Telle qu’elle est rédigée, la loi exigerait que le gouvernement lance un appel d’offres pour l’achat des réseaux de télévision et de radio contrôlés par la Société publique israélienne de radiodiffusion (IPBC), qui exploite la télévision et la radio Kan, entre autres plates-formes.
La législation proposée stipule que si un acheteur n’est pas trouvé dans les deux ans, le diffuseur sera complètement fermé et sa propriété intellectuelle reviendra au gouvernement.

Un projet de loi similaire visant à privatiser la radio de l’armée en la vendant à un acheteur privé est également promu par la coalition.
Le chef de l’opposition, Yair Lapid, a salué la décision de Bitan, en écrivant sur X que « nous ne les laisserons pas démanteler la démocratie en Israël ».
Critiquant son collègue du Likud, Gotliv a fait valoir qu’il n’y avait pas besoin d’un radiodiffuseur public, tandis que le ministre des Communications Karhi a menacé de faire avancer le projet de loi par d’autres voies.
« Il y a d’autres projets de loi concernant la privatisation de l’IPBC qui seront soumis à la commission des Lois, et si ce n’est pas cette proposition, il y en aura une autre », a déclaré Karhi.
« Les projets de loi relatifs au monde des médias et aux grandes réformes qui s’y rapportent ont toujours été examinés par des commissions spéciales créées à cet effet. Ce sera également le cas cette fois-ci », a tweeté le ministre, accusant Bitan et les législateurs de l’opposition de l’avoir empêché de s’exprimer lors du débat de mercredi sur le projet de loi.

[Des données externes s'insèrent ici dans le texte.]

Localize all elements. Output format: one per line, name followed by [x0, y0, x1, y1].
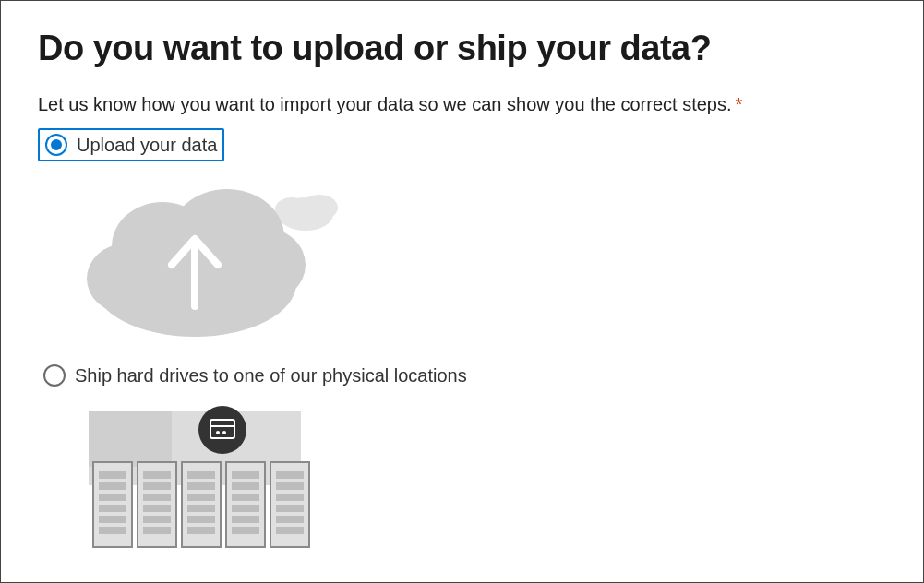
- svg-rect-43: [232, 527, 259, 534]
- svg-rect-26: [143, 494, 171, 501]
- svg-rect-24: [143, 471, 171, 479]
- svg-point-7: [87, 244, 164, 314]
- svg-point-2: [275, 197, 308, 221]
- svg-rect-36: [187, 527, 215, 534]
- upload-illustration: [75, 173, 886, 342]
- svg-rect-20: [99, 505, 126, 512]
- option-ship-label: Ship hard drives to one of our physical …: [75, 365, 467, 387]
- svg-rect-27: [143, 505, 171, 512]
- radio-upload-dot: [51, 139, 62, 150]
- svg-rect-45: [276, 471, 304, 479]
- svg-rect-17: [99, 471, 126, 479]
- svg-rect-22: [99, 527, 126, 534]
- svg-rect-40: [232, 494, 259, 501]
- svg-rect-42: [232, 516, 259, 523]
- required-asterisk: *: [736, 94, 743, 114]
- svg-point-14: [216, 431, 220, 434]
- page-title: Do you want to upload or ship your data?: [38, 29, 886, 68]
- svg-point-15: [222, 431, 226, 434]
- ship-illustration: [75, 398, 886, 558]
- svg-rect-28: [143, 516, 171, 523]
- svg-rect-49: [276, 516, 304, 523]
- option-upload-label: Upload your data: [77, 135, 217, 156]
- svg-rect-41: [232, 505, 259, 512]
- option-upload[interactable]: Upload your data: [38, 128, 224, 161]
- svg-rect-31: [187, 471, 215, 479]
- svg-rect-21: [99, 516, 126, 523]
- svg-rect-10: [89, 411, 172, 467]
- page-subtitle: Let us know how you want to import your …: [38, 94, 886, 115]
- svg-rect-48: [276, 505, 304, 512]
- svg-point-6: [222, 228, 306, 302]
- svg-rect-29: [143, 527, 171, 534]
- radio-ship[interactable]: [43, 364, 66, 387]
- subtitle-text: Let us know how you want to import your …: [38, 94, 732, 114]
- svg-rect-39: [232, 482, 259, 490]
- svg-rect-50: [276, 527, 304, 534]
- svg-rect-18: [99, 482, 126, 490]
- radio-upload[interactable]: [45, 134, 67, 156]
- svg-rect-32: [187, 482, 215, 490]
- svg-rect-35: [187, 516, 215, 523]
- svg-rect-47: [276, 494, 304, 501]
- svg-rect-19: [99, 494, 126, 501]
- svg-rect-46: [276, 482, 304, 490]
- server-racks-icon: [75, 398, 333, 554]
- svg-rect-25: [143, 482, 171, 490]
- svg-point-11: [198, 406, 246, 454]
- cloud-upload-icon: [75, 173, 352, 339]
- option-ship[interactable]: Ship hard drives to one of our physical …: [38, 361, 886, 390]
- svg-rect-38: [232, 471, 259, 479]
- svg-rect-33: [187, 494, 215, 501]
- svg-rect-34: [187, 505, 215, 512]
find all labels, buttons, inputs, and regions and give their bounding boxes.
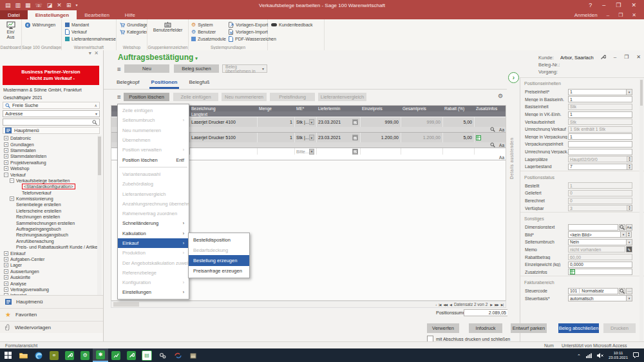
ribbon-item-ein-aus[interactable]: Ein/ Aus (0, 19, 21, 40)
cell-liefertermin[interactable]: 23.03.2021 (316, 133, 360, 142)
toolbar-button-position-löschen[interactable]: Position löschen (124, 93, 169, 101)
save-icon[interactable]: ▤ (5, 0, 11, 10)
more-options-icon[interactable]: ⋯ (626, 288, 632, 294)
cell-menge[interactable]: 1 (257, 117, 294, 127)
minimize-icon[interactable]: – (602, 2, 605, 8)
edit-pencil-icon[interactable]: ✎ (626, 246, 632, 252)
network-icon[interactable] (586, 353, 592, 358)
sidebar-nav-favoriten[interactable]: ★Favoriten (0, 308, 103, 320)
field-input[interactable]: <kein Bild> (568, 231, 621, 238)
field-input[interactable]: 7 (568, 164, 627, 170)
footer-button-verwerfen[interactable]: Verwerfen (427, 323, 459, 333)
menu-item-schnelländerung[interactable]: Schnelländerung› (118, 218, 189, 228)
panel-scrollbar[interactable] (639, 79, 643, 343)
field-input[interactable] (568, 149, 632, 155)
tree-item-rechnungsausgangsbuch[interactable]: Rechnungsausgangsbuch (1, 232, 97, 238)
ribbon-item-system[interactable]: ⚙System (191, 21, 226, 28)
search-input[interactable] (3, 119, 100, 126)
tree-item-grundlagen[interactable]: +Grundlagen (1, 141, 97, 147)
calendar-icon[interactable]: ▦ (25, 0, 31, 10)
chevron-down-icon[interactable]: ▾ (627, 89, 632, 95)
ribbon-item-mandant[interactable]: Mandant (65, 21, 116, 28)
sage-admin-icon[interactable]: ⚙ (77, 348, 93, 362)
ribbon-tab-hilfe[interactable]: Hilfe (117, 10, 143, 19)
ribbon-item-kategorien[interactable]: Kategorien (120, 28, 147, 35)
tree-item-lieferscheine-erstellen[interactable]: Lieferscheine erstellen (1, 208, 97, 214)
search-icon[interactable] (490, 127, 495, 132)
cell-bezeichnung[interactable]: Laserjet Drucker 4100 (189, 117, 257, 127)
cell-rabatt[interactable]: 5,00 (442, 133, 474, 142)
document-icon[interactable]: ▥ (15, 0, 21, 10)
toolbar-menu-icon[interactable]: ≡ (117, 66, 121, 73)
tree-item-anrufüberwachung[interactable]: Anrufüberwachung (1, 238, 97, 244)
collapse-icon[interactable]: − (10, 178, 14, 183)
spinner-icon[interactable]: ▲▼ (627, 164, 632, 170)
expand-icon[interactable]: + (4, 136, 8, 140)
neu-button[interactable]: Neu (124, 64, 169, 73)
tab-belegkopf[interactable]: Belegkopf (111, 76, 146, 89)
me-dropdown-icon[interactable]: ▾ (309, 135, 314, 140)
expand-icon[interactable]: + (4, 269, 8, 274)
sidebar-scrollbar[interactable] (97, 135, 102, 299)
start-button[interactable] (0, 348, 15, 362)
cell-me[interactable]: Stk |...▾ (294, 117, 316, 127)
record-first-icon[interactable]: |◀ (439, 303, 440, 307)
menu-item-einkauf[interactable]: Einkauf› (118, 238, 189, 248)
column-header-einzelpreis[interactable]: Einzelpreis (360, 106, 401, 111)
tree-item-aufgaben-center[interactable]: +Aufgaben-Center (1, 256, 97, 262)
field-input[interactable]: 1 (568, 96, 632, 102)
field-input[interactable]: Nein (568, 239, 627, 245)
record-prev-page-icon[interactable]: ◀◀ (443, 303, 447, 307)
menu-item-kalkulation[interactable]: Kalkulation› (118, 229, 189, 238)
field-input[interactable]: 1 (568, 89, 627, 95)
collapse-icon[interactable]: − (4, 173, 8, 177)
sidebar-nav-hauptmenü[interactable]: Hauptmenü (0, 295, 103, 307)
expand-icon[interactable]: + (4, 281, 8, 286)
text-format-icon[interactable]: Aa (626, 224, 632, 231)
wrench-icon[interactable] (600, 54, 606, 60)
help-icon[interactable]: ? (589, 2, 592, 8)
column-header-langtext[interactable]: Langtext (189, 111, 257, 117)
pin-icon[interactable]: ▾ (89, 50, 91, 56)
field-input[interactable] (568, 269, 632, 275)
import-icon[interactable]: ◪ (47, 0, 53, 10)
close-icon[interactable]: ✕ (631, 2, 636, 8)
cell-menge[interactable]: 1 (257, 133, 294, 142)
file-explorer-icon[interactable] (15, 348, 31, 362)
me-dropdown-icon[interactable]: ▾ (309, 119, 314, 125)
sage-database-icon[interactable]: ¤ (46, 348, 62, 362)
record-last-icon[interactable]: ▶| (501, 303, 503, 307)
column-header-me-[interactable]: ME* (294, 106, 316, 111)
expand-icon[interactable]: + (4, 142, 8, 147)
search-icon[interactable] (490, 142, 495, 148)
restore-icon[interactable]: ❐ (624, 54, 629, 60)
cell-me[interactable]: Stk |...▾ (294, 133, 316, 142)
expand-icon[interactable]: + (4, 263, 8, 267)
cell-einzelpreis[interactable]: 999,00 (360, 117, 401, 127)
column-header-menge[interactable]: Menge (257, 106, 294, 111)
cell-zusatzinfos[interactable] (474, 133, 506, 142)
tree-item-vertragsverwaltung[interactable]: +Vertragsverwaltung (1, 287, 97, 292)
search-icon[interactable] (619, 224, 625, 231)
tree-item-projektverwaltung[interactable]: +Projektverwaltung (1, 160, 97, 166)
sage-chart-icon[interactable] (108, 348, 124, 362)
calendar-icon[interactable] (352, 135, 358, 140)
tree-item-stammdaten[interactable]: +Stammdaten (1, 148, 97, 153)
sage-document-icon[interactable]: ▤ (139, 348, 155, 362)
field-input[interactable]: 1 (568, 111, 632, 118)
tree-item-stammdatenlisten[interactable]: +Stammdatenlisten (1, 153, 97, 159)
text-format-icon[interactable]: Aa (499, 155, 504, 160)
ribbon-tab-bearbeiten[interactable]: Bearbeiten (77, 10, 117, 19)
field-input[interactable]: 1 (568, 133, 632, 140)
sidebar-pin-close[interactable]: ▾ ✕ (0, 50, 102, 58)
tree-item--standardkonfiguration-[interactable]: <Standardkonfiguration> (1, 184, 97, 189)
expand-icon[interactable]: + (4, 154, 8, 158)
sidebar-nav-wiedervorlagen[interactable]: Wiedervorlagen (0, 321, 103, 333)
tree-item-webshop[interactable]: +Webshop (1, 166, 97, 171)
horizontal-scrollbar[interactable] (113, 302, 139, 307)
details-expand-icon[interactable]: › (508, 72, 519, 83)
spinner-icon[interactable]: ▲▼ (627, 231, 632, 238)
tree-item-serienbelege-erstellen[interactable]: Serienbelege erstellen (1, 202, 97, 207)
edge-icon[interactable] (31, 348, 46, 362)
tree-item-telefonverkauf[interactable]: Telefonverkauf (1, 190, 97, 196)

Des commissions spéciales ont été créées pour traiter de questions législatives spécifiques par le passé, notamment la loi dite sur l’État-nation et le projet de loi portant création de l’IPBC. S’il bénéficie du soutien de la coalition, Karhi pourrait faire pression pour la création d’un tel organe par le biais de la commission de la Chambre de la Knesset.
Au cours de l’audition, Bitan s’est également engagé à geler les travaux sur la législation qui accorderait au gouvernement un droit de regard sur les données d’audience de la télévision et obligerait les diffuseurs à communiquer régulièrement ces données, ce qui, selon la procureure générale Gali Baharav-Miara, violerait des principes constitutionnels clés, notamment le droit à la vie privée et la liberté de la presse.

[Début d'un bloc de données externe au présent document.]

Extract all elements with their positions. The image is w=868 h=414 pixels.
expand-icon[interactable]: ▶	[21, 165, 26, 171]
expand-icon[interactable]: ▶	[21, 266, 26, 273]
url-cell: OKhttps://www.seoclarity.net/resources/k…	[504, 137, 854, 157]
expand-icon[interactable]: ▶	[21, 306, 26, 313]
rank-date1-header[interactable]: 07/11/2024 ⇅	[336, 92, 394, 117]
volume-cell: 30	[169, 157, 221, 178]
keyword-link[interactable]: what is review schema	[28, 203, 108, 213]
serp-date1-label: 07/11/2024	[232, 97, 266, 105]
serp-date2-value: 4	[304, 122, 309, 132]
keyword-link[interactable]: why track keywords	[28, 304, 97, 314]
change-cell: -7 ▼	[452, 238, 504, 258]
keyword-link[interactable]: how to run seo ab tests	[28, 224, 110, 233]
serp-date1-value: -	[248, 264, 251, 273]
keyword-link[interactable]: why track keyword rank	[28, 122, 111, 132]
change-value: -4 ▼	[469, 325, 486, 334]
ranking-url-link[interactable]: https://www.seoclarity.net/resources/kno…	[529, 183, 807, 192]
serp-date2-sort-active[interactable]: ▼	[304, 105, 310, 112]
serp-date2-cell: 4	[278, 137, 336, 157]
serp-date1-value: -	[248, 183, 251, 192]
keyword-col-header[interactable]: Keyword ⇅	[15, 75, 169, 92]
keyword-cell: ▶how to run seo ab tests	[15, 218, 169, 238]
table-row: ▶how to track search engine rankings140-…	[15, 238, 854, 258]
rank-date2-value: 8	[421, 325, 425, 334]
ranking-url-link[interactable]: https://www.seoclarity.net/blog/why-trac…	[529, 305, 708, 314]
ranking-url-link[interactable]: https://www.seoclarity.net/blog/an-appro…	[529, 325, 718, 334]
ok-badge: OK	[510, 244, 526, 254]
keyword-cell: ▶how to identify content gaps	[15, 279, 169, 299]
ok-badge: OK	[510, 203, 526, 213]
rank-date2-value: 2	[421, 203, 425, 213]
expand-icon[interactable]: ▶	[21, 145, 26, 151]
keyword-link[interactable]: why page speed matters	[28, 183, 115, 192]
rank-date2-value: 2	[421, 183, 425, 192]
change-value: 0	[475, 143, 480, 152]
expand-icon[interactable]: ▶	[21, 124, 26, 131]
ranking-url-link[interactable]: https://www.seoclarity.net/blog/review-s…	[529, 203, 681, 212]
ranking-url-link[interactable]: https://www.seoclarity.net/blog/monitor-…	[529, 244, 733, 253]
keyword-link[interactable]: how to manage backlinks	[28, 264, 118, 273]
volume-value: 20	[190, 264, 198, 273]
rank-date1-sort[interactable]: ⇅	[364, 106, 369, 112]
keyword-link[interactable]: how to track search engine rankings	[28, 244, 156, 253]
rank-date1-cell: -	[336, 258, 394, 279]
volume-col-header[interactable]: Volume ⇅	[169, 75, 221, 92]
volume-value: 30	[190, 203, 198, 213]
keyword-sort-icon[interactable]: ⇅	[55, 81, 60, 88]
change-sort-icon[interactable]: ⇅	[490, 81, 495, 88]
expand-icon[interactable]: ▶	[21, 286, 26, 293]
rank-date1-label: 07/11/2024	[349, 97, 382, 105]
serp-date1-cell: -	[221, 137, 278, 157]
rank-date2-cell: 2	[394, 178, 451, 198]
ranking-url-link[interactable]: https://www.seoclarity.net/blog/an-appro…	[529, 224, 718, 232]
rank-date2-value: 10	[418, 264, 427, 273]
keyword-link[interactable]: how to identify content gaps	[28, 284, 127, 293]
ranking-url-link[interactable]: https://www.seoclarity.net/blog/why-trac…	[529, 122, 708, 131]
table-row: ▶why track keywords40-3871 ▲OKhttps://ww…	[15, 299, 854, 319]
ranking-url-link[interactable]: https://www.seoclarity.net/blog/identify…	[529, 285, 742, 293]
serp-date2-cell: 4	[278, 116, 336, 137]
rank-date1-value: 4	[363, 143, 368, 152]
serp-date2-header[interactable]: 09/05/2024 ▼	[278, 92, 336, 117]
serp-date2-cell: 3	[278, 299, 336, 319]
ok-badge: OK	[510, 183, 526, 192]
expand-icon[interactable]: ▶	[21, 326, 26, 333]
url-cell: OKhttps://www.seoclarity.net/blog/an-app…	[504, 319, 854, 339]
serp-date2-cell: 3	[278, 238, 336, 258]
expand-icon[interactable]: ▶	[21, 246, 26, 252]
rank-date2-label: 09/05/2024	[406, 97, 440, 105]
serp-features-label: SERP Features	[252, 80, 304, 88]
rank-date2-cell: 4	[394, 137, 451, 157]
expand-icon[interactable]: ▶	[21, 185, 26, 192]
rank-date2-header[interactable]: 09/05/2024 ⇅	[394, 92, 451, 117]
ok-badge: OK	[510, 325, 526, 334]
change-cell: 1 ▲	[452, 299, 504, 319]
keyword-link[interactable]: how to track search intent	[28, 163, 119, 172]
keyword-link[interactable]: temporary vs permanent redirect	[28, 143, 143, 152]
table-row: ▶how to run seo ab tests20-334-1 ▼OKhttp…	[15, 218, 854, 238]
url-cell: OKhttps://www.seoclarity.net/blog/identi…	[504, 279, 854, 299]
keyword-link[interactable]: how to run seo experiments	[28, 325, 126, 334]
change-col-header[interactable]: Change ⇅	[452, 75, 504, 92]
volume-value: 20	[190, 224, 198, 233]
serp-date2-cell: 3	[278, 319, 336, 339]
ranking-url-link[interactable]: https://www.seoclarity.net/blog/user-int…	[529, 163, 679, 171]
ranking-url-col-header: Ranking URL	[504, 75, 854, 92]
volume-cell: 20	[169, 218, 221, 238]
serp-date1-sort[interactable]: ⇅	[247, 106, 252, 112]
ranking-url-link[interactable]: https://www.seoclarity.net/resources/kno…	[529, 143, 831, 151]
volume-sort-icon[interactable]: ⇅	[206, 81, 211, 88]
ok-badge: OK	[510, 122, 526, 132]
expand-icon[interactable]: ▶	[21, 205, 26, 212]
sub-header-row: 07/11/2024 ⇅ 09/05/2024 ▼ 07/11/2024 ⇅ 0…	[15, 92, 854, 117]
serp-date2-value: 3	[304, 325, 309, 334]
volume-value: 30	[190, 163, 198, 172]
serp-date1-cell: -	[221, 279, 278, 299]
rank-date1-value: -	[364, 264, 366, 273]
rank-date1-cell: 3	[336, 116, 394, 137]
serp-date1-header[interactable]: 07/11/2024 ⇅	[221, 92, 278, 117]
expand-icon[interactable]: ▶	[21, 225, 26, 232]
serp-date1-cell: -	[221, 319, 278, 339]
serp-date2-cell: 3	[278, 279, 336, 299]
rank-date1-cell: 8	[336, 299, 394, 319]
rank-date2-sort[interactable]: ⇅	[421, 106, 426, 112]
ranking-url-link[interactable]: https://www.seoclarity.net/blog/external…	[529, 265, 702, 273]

Toutefois, Bitan a indiqué qu’il ne ferait pas obstacle à deux autres projets de loi – l’un qui obligerait Kan à justifier ses décisions devant la commission sur une base annuelle, et l’autre qui donnerait au gouvernement un contrôle direct, et non plus indirect, sur le budget du radiodiffuseur. La commission examinera ces propositions.

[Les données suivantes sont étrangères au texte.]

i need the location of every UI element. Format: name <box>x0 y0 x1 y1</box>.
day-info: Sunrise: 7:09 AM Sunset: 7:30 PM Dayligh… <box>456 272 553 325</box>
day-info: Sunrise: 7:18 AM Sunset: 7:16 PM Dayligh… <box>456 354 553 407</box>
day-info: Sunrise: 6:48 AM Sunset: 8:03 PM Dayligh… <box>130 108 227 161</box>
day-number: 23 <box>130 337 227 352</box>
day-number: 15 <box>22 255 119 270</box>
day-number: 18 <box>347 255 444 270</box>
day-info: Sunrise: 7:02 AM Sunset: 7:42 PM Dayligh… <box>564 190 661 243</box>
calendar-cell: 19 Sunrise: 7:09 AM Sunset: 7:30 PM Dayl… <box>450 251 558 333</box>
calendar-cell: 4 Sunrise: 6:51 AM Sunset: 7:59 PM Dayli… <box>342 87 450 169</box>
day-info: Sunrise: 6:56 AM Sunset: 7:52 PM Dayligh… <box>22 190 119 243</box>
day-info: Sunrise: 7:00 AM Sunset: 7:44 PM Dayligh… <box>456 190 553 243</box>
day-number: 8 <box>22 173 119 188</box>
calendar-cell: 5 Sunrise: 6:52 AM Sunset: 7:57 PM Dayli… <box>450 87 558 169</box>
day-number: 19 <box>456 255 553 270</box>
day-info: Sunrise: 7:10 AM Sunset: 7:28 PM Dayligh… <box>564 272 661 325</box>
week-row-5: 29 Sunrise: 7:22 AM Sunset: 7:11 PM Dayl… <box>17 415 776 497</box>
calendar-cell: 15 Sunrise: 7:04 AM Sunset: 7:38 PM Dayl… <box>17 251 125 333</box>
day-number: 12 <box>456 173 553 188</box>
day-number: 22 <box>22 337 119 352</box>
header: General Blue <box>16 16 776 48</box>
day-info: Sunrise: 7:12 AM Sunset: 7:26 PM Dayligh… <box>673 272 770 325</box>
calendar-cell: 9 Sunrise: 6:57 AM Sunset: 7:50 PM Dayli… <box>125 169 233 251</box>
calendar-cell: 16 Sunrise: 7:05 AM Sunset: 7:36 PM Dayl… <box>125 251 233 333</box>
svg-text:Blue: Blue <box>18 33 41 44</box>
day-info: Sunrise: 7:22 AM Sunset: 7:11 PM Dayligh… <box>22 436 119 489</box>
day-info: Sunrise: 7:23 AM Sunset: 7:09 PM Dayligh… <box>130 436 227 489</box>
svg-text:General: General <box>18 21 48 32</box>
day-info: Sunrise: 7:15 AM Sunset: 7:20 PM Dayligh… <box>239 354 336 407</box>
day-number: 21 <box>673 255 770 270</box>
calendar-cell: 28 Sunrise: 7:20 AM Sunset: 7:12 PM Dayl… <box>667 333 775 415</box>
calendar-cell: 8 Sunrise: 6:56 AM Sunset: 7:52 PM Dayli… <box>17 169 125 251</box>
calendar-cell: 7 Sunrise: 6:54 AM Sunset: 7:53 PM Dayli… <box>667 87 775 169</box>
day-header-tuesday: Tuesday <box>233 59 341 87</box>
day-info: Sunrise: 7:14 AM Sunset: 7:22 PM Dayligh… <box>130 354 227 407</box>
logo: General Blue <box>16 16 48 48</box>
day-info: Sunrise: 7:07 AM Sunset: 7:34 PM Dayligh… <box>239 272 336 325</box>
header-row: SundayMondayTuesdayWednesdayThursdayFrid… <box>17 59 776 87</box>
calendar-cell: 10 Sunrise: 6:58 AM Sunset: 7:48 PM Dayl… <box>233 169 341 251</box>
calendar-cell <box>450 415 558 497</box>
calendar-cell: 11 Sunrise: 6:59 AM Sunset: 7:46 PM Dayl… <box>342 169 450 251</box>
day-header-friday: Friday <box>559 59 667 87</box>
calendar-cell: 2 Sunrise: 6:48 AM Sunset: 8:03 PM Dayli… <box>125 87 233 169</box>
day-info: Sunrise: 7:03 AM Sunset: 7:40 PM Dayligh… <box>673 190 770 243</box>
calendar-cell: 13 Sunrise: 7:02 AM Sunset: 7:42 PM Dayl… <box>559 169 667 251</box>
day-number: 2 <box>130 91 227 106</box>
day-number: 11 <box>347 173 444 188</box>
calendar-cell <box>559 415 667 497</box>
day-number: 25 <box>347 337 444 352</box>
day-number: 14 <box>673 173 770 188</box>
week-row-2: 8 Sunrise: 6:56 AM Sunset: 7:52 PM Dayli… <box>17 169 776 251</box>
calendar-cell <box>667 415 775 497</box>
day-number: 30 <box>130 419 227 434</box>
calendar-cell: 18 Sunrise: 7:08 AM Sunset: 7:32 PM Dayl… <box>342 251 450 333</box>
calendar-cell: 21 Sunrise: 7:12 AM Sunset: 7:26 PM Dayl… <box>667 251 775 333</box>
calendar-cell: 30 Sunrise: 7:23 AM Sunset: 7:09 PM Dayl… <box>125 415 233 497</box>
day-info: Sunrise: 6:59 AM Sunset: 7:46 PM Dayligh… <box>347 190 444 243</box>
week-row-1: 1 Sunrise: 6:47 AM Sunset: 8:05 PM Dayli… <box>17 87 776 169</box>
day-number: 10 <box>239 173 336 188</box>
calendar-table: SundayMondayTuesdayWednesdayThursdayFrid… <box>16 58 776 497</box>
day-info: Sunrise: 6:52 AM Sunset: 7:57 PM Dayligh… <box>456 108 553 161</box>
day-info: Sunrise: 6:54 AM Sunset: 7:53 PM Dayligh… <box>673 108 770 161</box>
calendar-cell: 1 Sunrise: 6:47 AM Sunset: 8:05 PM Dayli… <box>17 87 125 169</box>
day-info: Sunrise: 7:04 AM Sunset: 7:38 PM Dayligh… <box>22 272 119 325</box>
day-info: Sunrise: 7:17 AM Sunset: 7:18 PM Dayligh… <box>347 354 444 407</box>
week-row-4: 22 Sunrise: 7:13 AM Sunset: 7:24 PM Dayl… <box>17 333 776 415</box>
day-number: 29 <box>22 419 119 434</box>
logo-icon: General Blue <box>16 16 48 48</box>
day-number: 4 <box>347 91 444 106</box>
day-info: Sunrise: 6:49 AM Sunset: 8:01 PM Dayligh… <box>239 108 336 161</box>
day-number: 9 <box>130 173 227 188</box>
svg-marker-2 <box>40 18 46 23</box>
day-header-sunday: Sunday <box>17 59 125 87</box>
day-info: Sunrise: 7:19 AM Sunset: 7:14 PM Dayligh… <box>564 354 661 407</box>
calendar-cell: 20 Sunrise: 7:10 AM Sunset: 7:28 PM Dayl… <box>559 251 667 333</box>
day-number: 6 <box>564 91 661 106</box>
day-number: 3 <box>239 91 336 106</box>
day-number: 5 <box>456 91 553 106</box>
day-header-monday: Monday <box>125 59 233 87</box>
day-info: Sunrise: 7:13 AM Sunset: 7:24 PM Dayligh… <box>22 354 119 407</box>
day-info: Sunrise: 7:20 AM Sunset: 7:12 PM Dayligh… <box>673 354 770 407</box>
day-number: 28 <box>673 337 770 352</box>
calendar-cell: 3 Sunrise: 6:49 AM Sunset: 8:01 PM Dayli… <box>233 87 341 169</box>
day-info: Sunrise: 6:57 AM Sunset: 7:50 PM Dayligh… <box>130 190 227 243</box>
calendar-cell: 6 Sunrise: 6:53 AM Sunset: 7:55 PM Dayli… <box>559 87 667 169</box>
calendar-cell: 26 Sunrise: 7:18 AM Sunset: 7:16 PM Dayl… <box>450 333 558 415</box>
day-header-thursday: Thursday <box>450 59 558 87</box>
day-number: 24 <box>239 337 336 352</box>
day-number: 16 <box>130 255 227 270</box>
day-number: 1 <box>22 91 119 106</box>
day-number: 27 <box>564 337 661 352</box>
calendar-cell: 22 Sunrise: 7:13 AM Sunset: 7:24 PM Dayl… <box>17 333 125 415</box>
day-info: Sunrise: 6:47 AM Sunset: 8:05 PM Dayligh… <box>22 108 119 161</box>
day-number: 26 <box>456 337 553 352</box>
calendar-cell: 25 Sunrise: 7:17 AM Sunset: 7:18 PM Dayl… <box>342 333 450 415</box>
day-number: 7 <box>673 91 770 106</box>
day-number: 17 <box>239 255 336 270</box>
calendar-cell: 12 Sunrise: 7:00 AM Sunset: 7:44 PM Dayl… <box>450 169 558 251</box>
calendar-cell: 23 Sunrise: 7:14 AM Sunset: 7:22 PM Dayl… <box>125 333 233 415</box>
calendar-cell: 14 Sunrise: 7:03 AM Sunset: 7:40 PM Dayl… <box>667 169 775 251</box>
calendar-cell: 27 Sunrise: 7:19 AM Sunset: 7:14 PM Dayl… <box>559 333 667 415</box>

Selon la proposition de loi du député du Likud Avichai Boaron, le financement de l’IPBC proviendrait directement du budget de l’État, avec l’approbation du gouvernement, qui se verrait accorder le pouvoir de « modifier ou d’annuler un poste du budget de la société ».

Devant la commission, Boaron a nié avoir l’intention d’interférer avec la programmation de l’IPBC, une affirmation tournée en dérision par les législateurs de l’opposition présents à la réunion – qui ont également demandé si Karhi avait l’intention d’obéir à une récente ordonnance de la Haute Cour de justice visant à prolonger les mandats de deux membres du conseil d’administration du radiodiffuseur public Kan.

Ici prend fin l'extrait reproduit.